Francis Bellamy

Francis Bellamy

Francis Julius Bellamy was an American Christian socialist minister and author. He is best known for writing the original version of the US Pledge of Allegiance in 1892. His original Pledge was accompanied with a salute to the flag known as the Bellamy salute. In 1954, President Eisenhower encouraged Congress to add the words ‘under God’ to the pledge.

About Francis Bellamy in brief

Summary Francis BellamyFrancis Julius Bellamy was an American Christian socialist minister and author. He is best known for writing the original version of the US Pledge of Allegiance in 1892. His original Pledge was accompanied with a salute to the flag known as the Bellamy salute. During World War II, the salute was replaced with a hand-over-heart gesture because the original gesture resembled the Nazi salute. In 1954, President Eisenhower encouraged Congress to add the words ‘under God’ to the pledge. Bellamy spent most of the last years of his life living and working in Tampa, Florida. His cremated remains were brought back to New York and buried in a family plot in a cemetery in Rome.

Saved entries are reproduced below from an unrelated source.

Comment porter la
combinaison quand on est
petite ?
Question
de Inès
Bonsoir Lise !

He died there on August 28, 1931, at the age of 76. His son, John Benton Bellamy, married Ruth \”Polly\”. They had three children, Harriet, Barbara and John Bent on Bellamy,. Jr. The Pledge was published in the September 8, 1892, issue of the magazine, and immediately put to use in the campaign.

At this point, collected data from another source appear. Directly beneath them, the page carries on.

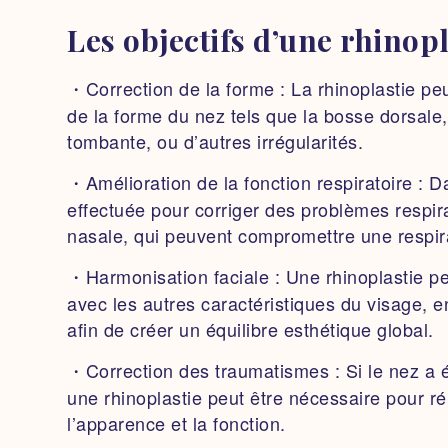
Les objectifs d’une rhinopl
・Correction de la forme :
La rhinoplastie peu
de la forme du nez tels que la bosse dorsale,
tombante, ou d’autres irrégularités.
・Amélioration de la fonction respiratoire :
Da
effectuée pour corriger des problèmes respirat
nasale, qui peuvent compromettre une respir
・Harmonisation faciale :
Une rhinoplastie pe
avec les autres caractéristiques du visage, en 
afin de créer un équilibre esthétique global.
・Correction des traumatismes :
Si le nez a é
une rhinoplastie peut être nécessaire pour rép
l’apparence et la fonction.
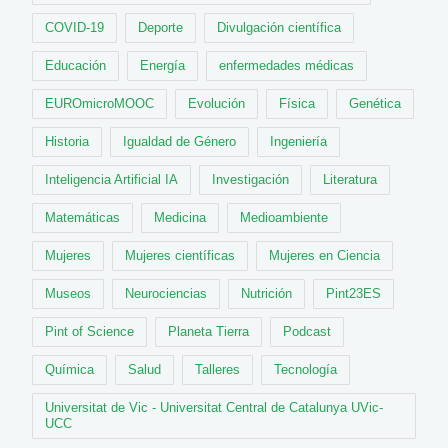
COVID-19
Deporte
Divulgación científica
Educación
Energía
enfermedades médicas
EUROmicroMOOC
Evolución
Física
Genética
Historia
Igualdad de Género
Ingeniería
Inteligencia Artificial IA
Investigación
Literatura
Matemáticas
Medicina
Medioambiente
Mujeres
Mujeres científicas
Mujeres en Ciencia
Museos
Neurociencias
Nutrición
Pint23ES
Pint of Science
Planeta Tierra
Podcast
Química
Salud
Talleres
Tecnología
Universitat de Vic - Universitat Central de Catalunya UVic-
UCC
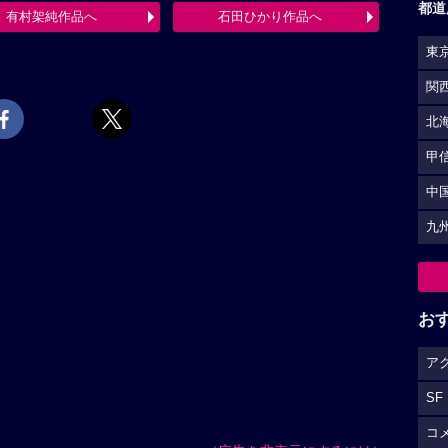
都道
有村架純作品へ
石田ひかり作品へ
東
関
北
甲
中
九
お
ア
SF
コ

It began as an intensive communing points with salient points of our national history from the Declaration of Independence to the Constitution. The pledge was published as part of the Youth’s Companion, a patriotic circular and magazine. In 1888, the magazine had begun a campaign to sell US flags to public schools as a premium to solicit subscriptions. The magazine became a fervent supporter of the schoolhouse flag movement, which aimed to place a flag above every school in the nation. Four years later, by 1892,. theMagazine had sold US flags. to approximately 26,000 schools. By this time the market was slowing for flags, but was not yet saturated. In 1891, Bellamy went to speak to a national meeting of school superintendents to promote the celebration. The convention liked the idea and selected a committee of leading educators to implement the program.